Anticipating another scam, I started yelling at him again, and he tried to assure me that this was a shorter way. We checked the map, and, as the crow flies it was a shorter route, but crows don’t have to contend with a thousand vehicles coming at speed in the opposite direction. No amount of abuse would convince him to go another way, and so he proceeded to creep into gaps along the edge of the road, inching the wrong way up the freeway. We realised we were helpless and just had to see where we ended up. It took us about 15 minutes to travel the 500m against the traffic versus the 5 minutes it would have taken us to go the sensible way. I don’t know if he was trying to scare us or what, but eventually we did turn into a road in the vicinity of the hotel. As soon as we got within walking distance of the hotel I told him to stop and we bailed out as fast as we could. Mission accomplished, he stood there smiling at me and then…asked for a tip. A final barrage of abuse from the man with steam coming out of his ears and I turned and stormed up the street to find The Cave. The family followed at a safe distance.
Apart from the warning signs of the ridiculously cheap price and the vague location of the hotel, I should have noticed that The Caves Hotel is also called something else on the sign above the door. Oh well, in we went. We were made to wait in the lobby for 10 minutes while a lackey rushed out with linen, clearly only preparing the room when we arrived. We were then taken up in the rickety lift to our ‘quadruple’ room. In the room were two beds. A double and a single. By quadruple they clearly intended three people to sleep in one bed and one in the other. Or something. The linen had ominous yellow dirt patches on it and it was clear that the bathroom hadn’t been cleaned in a long, long while. There was no hot water and the air con didn’t work. I was at the end of my tether and needed something to calm me down. Fortunately, just down the road from the ‘hotel’ there was an ice-cream seller and chocolate ice creams all round did the trick. On returning to the room there were a series of negotiations on who would sleep where, Carys opted for a blow-up mattress on the floor and Daniel got the single bed.
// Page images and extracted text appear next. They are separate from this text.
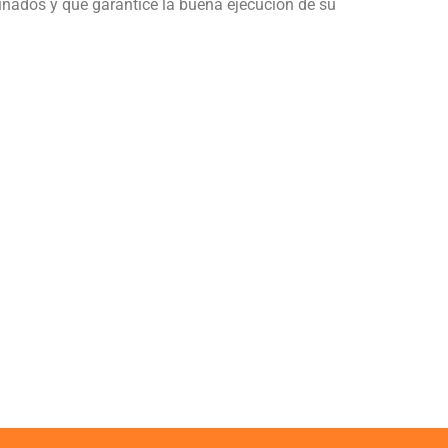
inados y que garantice la buena ejecución de su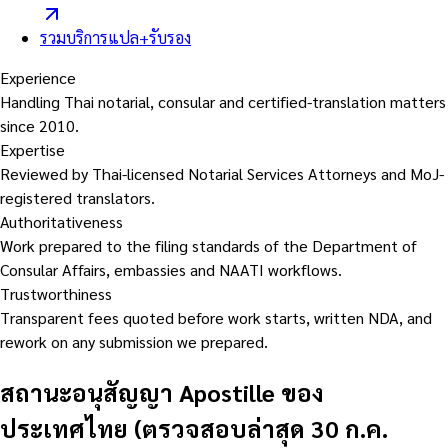
รวมบริการแปล+รับรอง
Experience
Handling Thai notarial, consular and certified-translation matters
since 2010.
Expertise
Reviewed by Thai-licensed Notarial Services Attorneys and MoJ-
registered translators.
Authoritativeness
Work prepared to the filing standards of the Department of
Consular Affairs, embassies and NAATI workflows.
Trustworthiness
Transparent fees quoted before work starts, written NDA, and
rework on any submission we prepared.
สถานะอนุสัญญา Apostille ของ
ประเทศไทย (ตรวจสอบล่าสุด 30 ก.ค.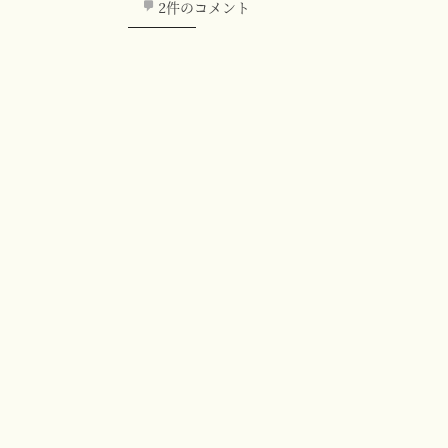
2件のコメント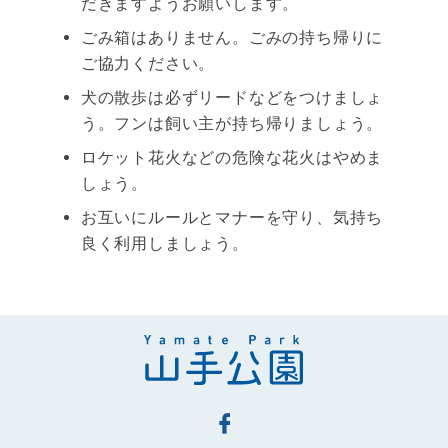
だきますようお願いします。
ごみ箱はありません。ごみの持ち帰りに
ご協力ください。
犬の散歩は必ずリードなどをつけましょ
う。フンは飼い主が持ち帰りましょう。
ロケット花火などの危険な花火はやめま
しょう。
お互いにルールとマナーを守り、気持ち
良く利用しましょう。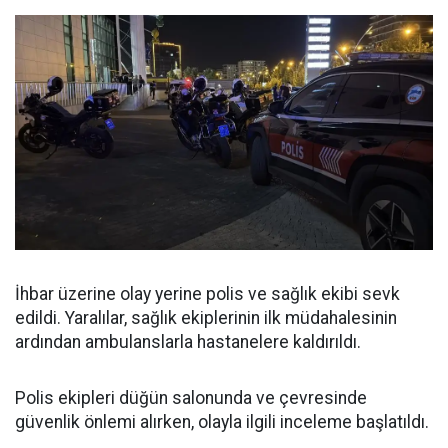
İhbar üzerine olay yerine polis ve sağlık ekibi sevk
edildi. Yaralılar, sağlık ekiplerinin ilk müdahalesinin
ardından ambulanslarla hastanelere kaldırıldı.
Polis ekipleri düğün salonunda ve çevresinde
güvenlik önlemi alırken, olayla ilgili inceleme başlatıldı.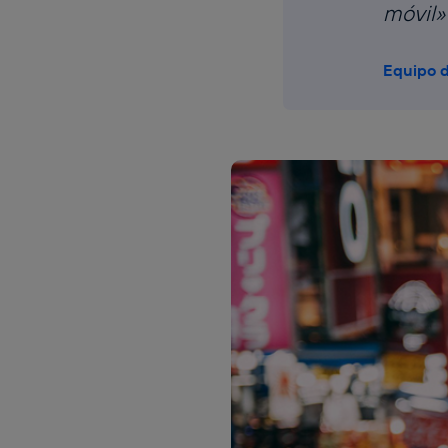
móvil»
Equipo d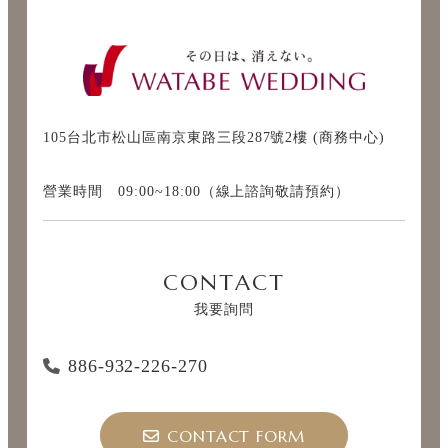
105台北市松山區南京東路三段287號2樓 (商務中心)
營業時間 09:00~18:00（線上諮詢敬請預約）
CONTACT
我要詢問
886-932-226-270
CONTACT FORM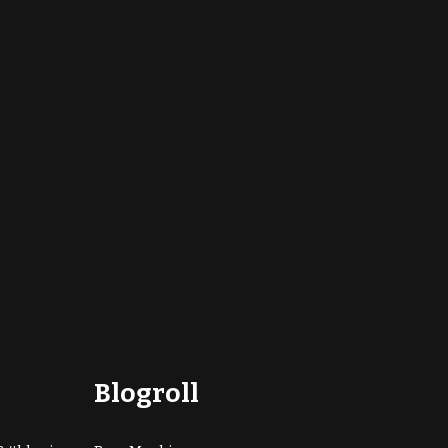
Blogroll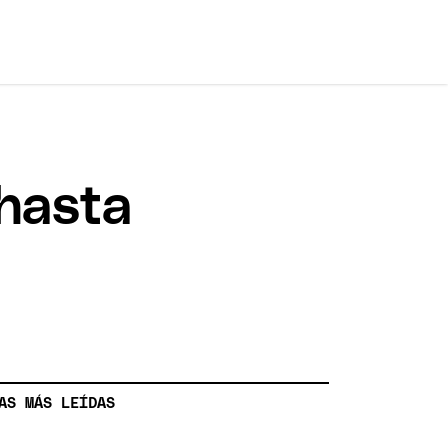
 hasta
AS MÁS LEÍDAS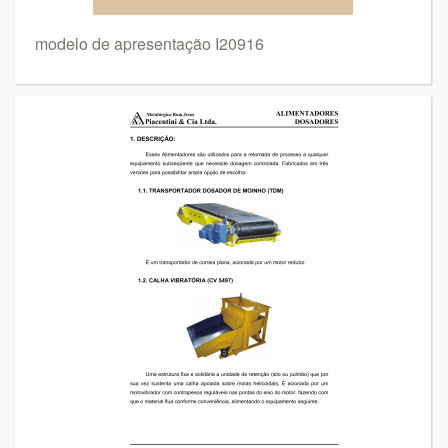
modelo de apresentação I20916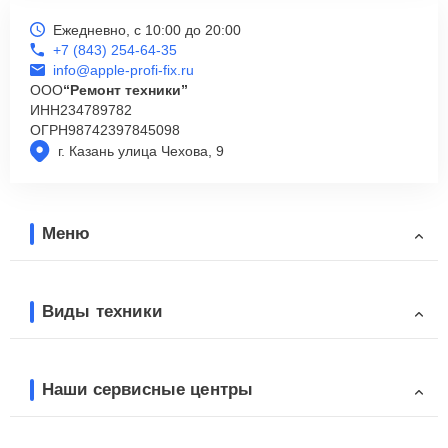
Ежедневно, с 10:00 до 20:00
+7 (843) 254-64-35
info@apple-profi-fix.ru
ООО
“Ремонт техники”
ИНН
234789782
ОГРН
98742397845098
г. Казань улица Чехова, 9
Меню
Виды техники
Наши сервисные центры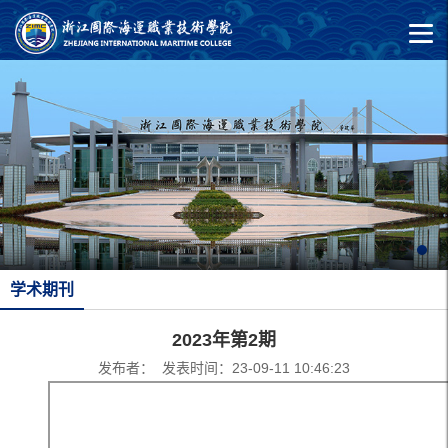
学术期刊
2023年第2期
发布者： 发表时间：23-09-11 10:46:23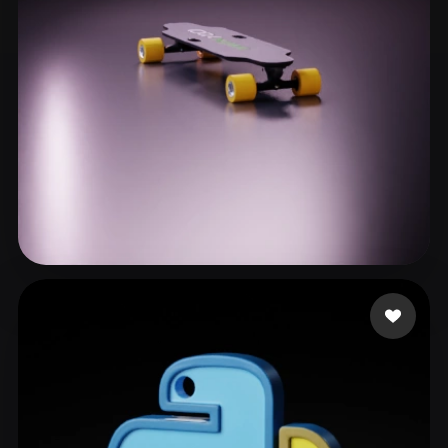
burgos luca
91 Likes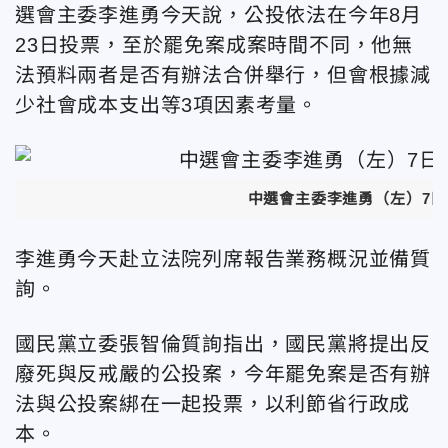
選會主委李進勇今天說，公投依法在今年8月
23日投票，至於罷免案成案時間不同，他無
法預料兩者是否有辦法合併舉行，但會根據減
少社會成本支出等3項因素考量。
中選會主委李進勇（左）
7
李進勇今天赴立法院列席報告業務概況並備質
詢。
國民黨立委張智倫質詢指出，國民黨將提出反
廢死與反戒嚴的公投案，今年罷免案是否有辦
法與公投案綁在一起投票，以利節省行政成
本。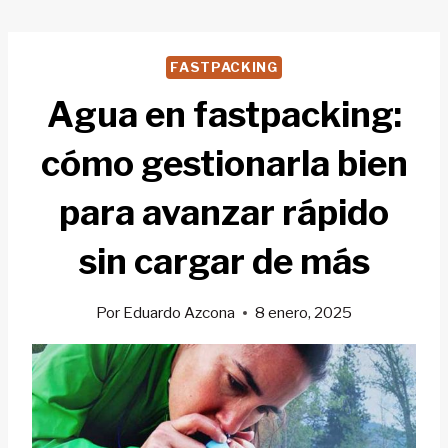
Saltar
al
FASTPACKING
contenido
Agua en fastpacking:
cómo gestionarla bien
para avanzar rápido
sin cargar de más
Por
Eduardo Azcona
8 enero, 2025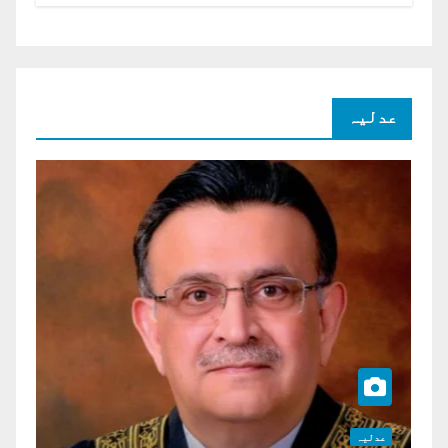
شرح سود میں کمی کا مطالبہ
عدلیہ
عدلیہ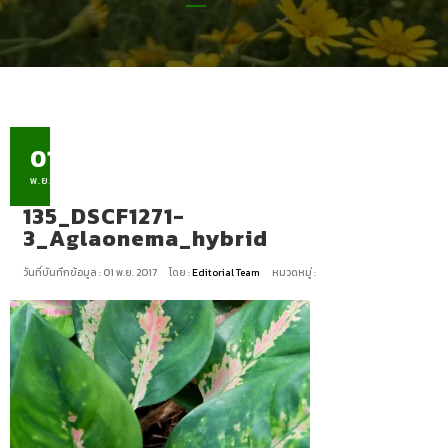
01
พ.ย.
135_DSCF1271-
3_Aglaonema_hybrid
วันที่บันทึกข้อมูล : 01 พ.ย. 2017
โดย :
Editorial Team
หมวดหมู่ :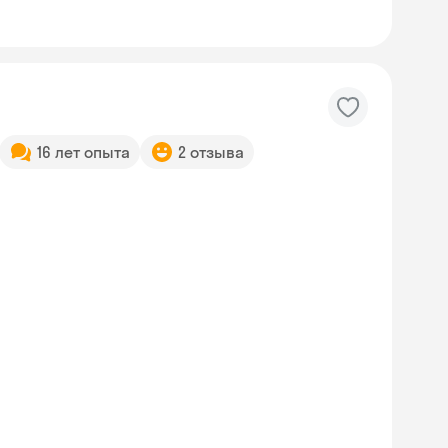
16 лет опыта
2 отзыва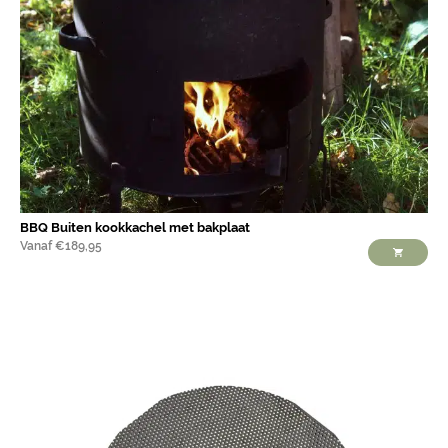
BBQ Buiten kookkachel met bakplaat
Vanaf
€
189,95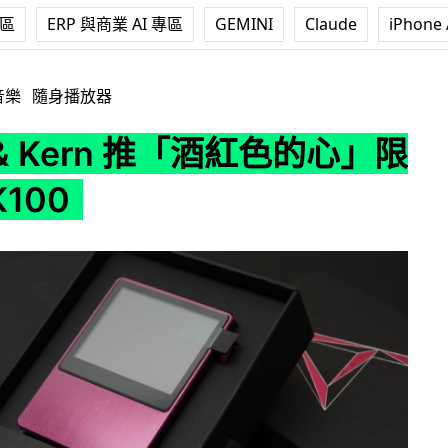
專區
ERP 與商業 AI 專區
GEMINI
Claude
iPhone 
n 推「酒紅色的心」限量版 AK100
音樂
隨身播放器
l & Kern 推「酒紅色的心」限
100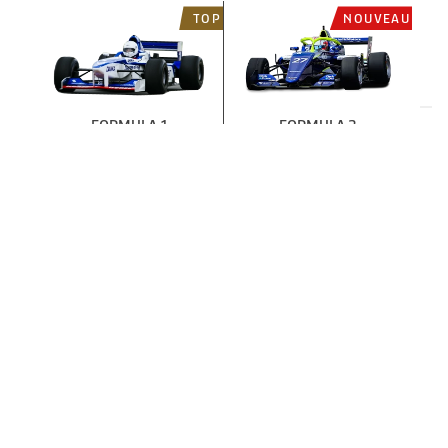
TOP
NOUVEAU
FORMULA 1
FORMULA 3
T318 ALFA ROMEO
VOIR LES AUTRES VOITURES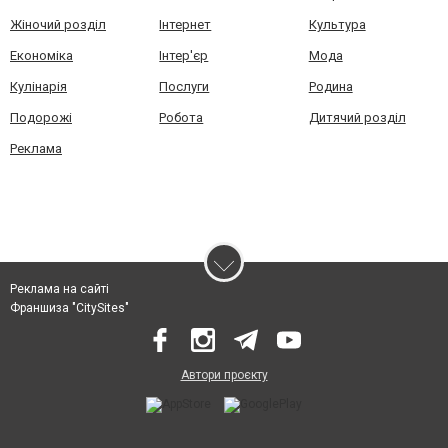
Жіночий розділ
Інтернет
Культура
Економіка
Інтер'єр
Мода
Кулінарія
Послуги
Родина
Подорожі
Робота
Дитячий розділ
Реклама
Реклама на сайті
Франшиза "CitySites"
Автори проєкту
Cigarette smoke started seeping under the door from the room next door, as the occupant cranked up the volume on a Bollywood action movie. It was going to be a long night…
This is a bunghole
Happy reunion with Granny
Well, all we can say is that we survived and we learned a thing or two about how to spot what Richard and Melissa would call a ‘bunghole’. Having learned our lesson, we forked out for the hotel taxi shuttle and arrived at the Delhi airport in time to meet up with my mum and her partner Dave, who were going to join us in Nepal. It was an emotional reunion and so nice to be with family and familiar faces after a long time on the road.
India is so many things – colourful, loud, warm-hearted, exhausting, spiritual, rich, welcoming, dirty, fascinating, a sensory overload, inspiring and infuriating, full of history and a depth of culture – in some ways a world unto itself. You can love it, you can hate it, or even a bit of both – but it certainly changes you, and the way you see yourself in the world. Which is what travel is for - right?